Samantha Kendrick made a scientific discovery, won a competitive award and smashed a gender barrier all while completing her doctoral degree.
A student in the Cancer Biology Graduate Interdisciplinary Program since 2005, Kendrick won the 2010 Student Technology Innovation Award for her discovery of a new class of drug receptors and a lead compound. The University of Arizona recognizes students and faculty members annually for exemplary innovative achievements that contribute to the development of new technology.
“I’ve been very honored,” said Kendrick, the first female recipient in the award’s seven-year history. “It’s been a privilege and honor to be part of the program and to work with such amazing faculty.”
Kendrick, 30, is originally from Canada, but lived in Tucson for six years as a child. The future researcher attended Mountain View High School and got hooked on science her senior year thanks to a series of short, specialized science classes.
“I took genetics and I loved it,” she said. “I knew then that I was really interested in biology and diseases and where things go awry.”
After obtaining bachelor’s and master’s degrees from McMaster University in Hamilton, Ontario, Kendrick returned to Tucson in 2005 to pursue a doctoral degree.
“I was looking for a cancer-biology-specific program, and there are not very many,” she said. “Here you can take classes like cancer therapeutics and cancer genetics. You spend your first year taking core classes that are all cancer specific so you learn a lot about the pathology of the disease and how it’s treated.”
Interested in drug discovery, Kendrick chose to conduct her dissertation research in the lab of Laurence Hurley, PhD, codirector of the Arizona Cancer Center’s Therapeutic Development Program and UA
professor of pharmacology and toxicology.
Dr. Hurley’s lab focuses on novel molecular targets called DNA secondary structures, which act as switches that turn gene expression on or off.
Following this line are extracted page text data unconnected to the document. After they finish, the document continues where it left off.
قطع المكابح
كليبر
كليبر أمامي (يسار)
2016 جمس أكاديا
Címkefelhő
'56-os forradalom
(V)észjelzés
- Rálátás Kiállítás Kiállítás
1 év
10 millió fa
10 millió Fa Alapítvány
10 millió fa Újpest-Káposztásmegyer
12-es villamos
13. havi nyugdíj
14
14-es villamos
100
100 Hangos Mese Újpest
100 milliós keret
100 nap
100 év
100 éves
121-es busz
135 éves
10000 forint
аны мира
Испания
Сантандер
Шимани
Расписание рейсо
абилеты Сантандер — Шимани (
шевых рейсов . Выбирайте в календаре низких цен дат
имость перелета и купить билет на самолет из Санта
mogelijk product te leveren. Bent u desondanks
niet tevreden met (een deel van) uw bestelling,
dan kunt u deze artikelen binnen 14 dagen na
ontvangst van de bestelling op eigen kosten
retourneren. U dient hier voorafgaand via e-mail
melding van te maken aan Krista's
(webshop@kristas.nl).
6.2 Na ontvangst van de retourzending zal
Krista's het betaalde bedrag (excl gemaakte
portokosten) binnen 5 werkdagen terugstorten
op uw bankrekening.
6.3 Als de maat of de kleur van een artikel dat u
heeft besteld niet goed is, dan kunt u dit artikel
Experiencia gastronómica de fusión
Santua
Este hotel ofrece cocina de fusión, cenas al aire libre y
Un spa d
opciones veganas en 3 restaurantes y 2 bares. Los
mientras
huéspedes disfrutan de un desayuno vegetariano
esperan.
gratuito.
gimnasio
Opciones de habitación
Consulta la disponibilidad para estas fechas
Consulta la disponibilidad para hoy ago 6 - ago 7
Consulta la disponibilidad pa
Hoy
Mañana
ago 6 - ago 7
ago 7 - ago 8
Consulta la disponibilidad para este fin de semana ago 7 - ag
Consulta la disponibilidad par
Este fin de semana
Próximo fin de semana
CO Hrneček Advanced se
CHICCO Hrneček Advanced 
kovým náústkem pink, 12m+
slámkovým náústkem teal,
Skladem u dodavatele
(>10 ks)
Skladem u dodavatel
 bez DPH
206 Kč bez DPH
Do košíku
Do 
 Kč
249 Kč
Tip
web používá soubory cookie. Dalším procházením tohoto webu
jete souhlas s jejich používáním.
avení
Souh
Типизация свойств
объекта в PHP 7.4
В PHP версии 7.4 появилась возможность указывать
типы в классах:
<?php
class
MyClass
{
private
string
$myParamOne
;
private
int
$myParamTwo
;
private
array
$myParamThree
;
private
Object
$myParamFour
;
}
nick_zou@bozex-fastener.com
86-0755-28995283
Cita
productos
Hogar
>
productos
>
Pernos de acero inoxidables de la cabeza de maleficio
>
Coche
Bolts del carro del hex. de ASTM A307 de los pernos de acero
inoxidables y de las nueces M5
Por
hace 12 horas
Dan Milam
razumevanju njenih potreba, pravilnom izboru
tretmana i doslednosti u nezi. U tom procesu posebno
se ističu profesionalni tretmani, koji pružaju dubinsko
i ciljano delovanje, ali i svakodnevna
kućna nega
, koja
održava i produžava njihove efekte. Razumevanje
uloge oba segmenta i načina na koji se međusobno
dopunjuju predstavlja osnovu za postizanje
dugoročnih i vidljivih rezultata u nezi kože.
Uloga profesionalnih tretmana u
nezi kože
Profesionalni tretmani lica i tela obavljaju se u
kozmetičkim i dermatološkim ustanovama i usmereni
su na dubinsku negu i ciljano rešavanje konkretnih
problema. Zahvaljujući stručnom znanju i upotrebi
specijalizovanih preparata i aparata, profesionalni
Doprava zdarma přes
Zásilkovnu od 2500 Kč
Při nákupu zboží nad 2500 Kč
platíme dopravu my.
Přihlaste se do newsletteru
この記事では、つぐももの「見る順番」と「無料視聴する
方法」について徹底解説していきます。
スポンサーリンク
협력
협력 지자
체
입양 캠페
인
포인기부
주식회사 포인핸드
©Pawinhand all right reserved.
The goal is to create new therapeutics by using small molecules to manipulate DNA secondary structures and turn overexpressed oncogenes off.
Kendrick began studying the Bcl-2 gene, which is overexpressed in a variety of cancers – lymphoma, prostate, breast, small cell lung carcinoma – and plays a role in chemotherapy resistance.
“Obviously for cancer we would like to turn this gene off so we can improve existing chemotherapy,” she said.
After years of research, Kendrick discovered a new class of drug receptors and a lead compound. She was able to show that a particular structure formed within the Bcl-2 region of DNA and she also found a Bcl-2- interactive compound that turns the overexpressed oncogene off. Her experiments demonstrated that chemotherapy alone couldn’t kill chemo-resistant lymphoma cells, but when treated with chemotherapy and the Bcl-2-interactive compound, resistant cancer cells became sensitized to the drug and died.
“I believe this is one of the most important discoveries to come out of my lab,” Dr. Hurley said. “Identifying a new class of drug receptors and a lead compound is a rare event.”
Beyond being a professional accomplishment, the discovery had personal significance to Kendrick, who learned a year and a half ago that her husband has Hodgkin’s lymphoma. He was treated by Arizona Cancer Center physicians and is now doing well, but the experience served to solidify her passion for cancer research and her interest in chemo-resistant lymphoma.
“It just shows that the research being done here is very applicable to what’s going on in the clinic,” she said.
Kendrick plans to defend her dissertation by December, but the Arizona Cancer Center gets to keep her a bit longer. She is continuing her research as a post-doctoral fellow in the laboratory of Lisa Rimsza, MD, an Cancer Center member and UA pathology professor.
“I’m still interested in pursing Bcl-2 and how important it is in chemo-resistant lymphoma,” Kendrick said. “Now I will be looking at it at the patient level. I’ll be looking at a variety of subtypes of lymphomas as well as where they are in their treatment and get some information regarding the differences in the Bcl-2 expression profiles.”
Kendrick hopes to go into academia someday, but she’s determined to never stray far from translational cancer research.
“All research impacts the clinic at some point, but I want to be closer to that,” she said. “I’ve always remained fairly grounded in how this disease affects people and their caregivers and I want to more directly be able to help them, to have something come of my research that’s going to not take so long to get to them. I just really want to help people.”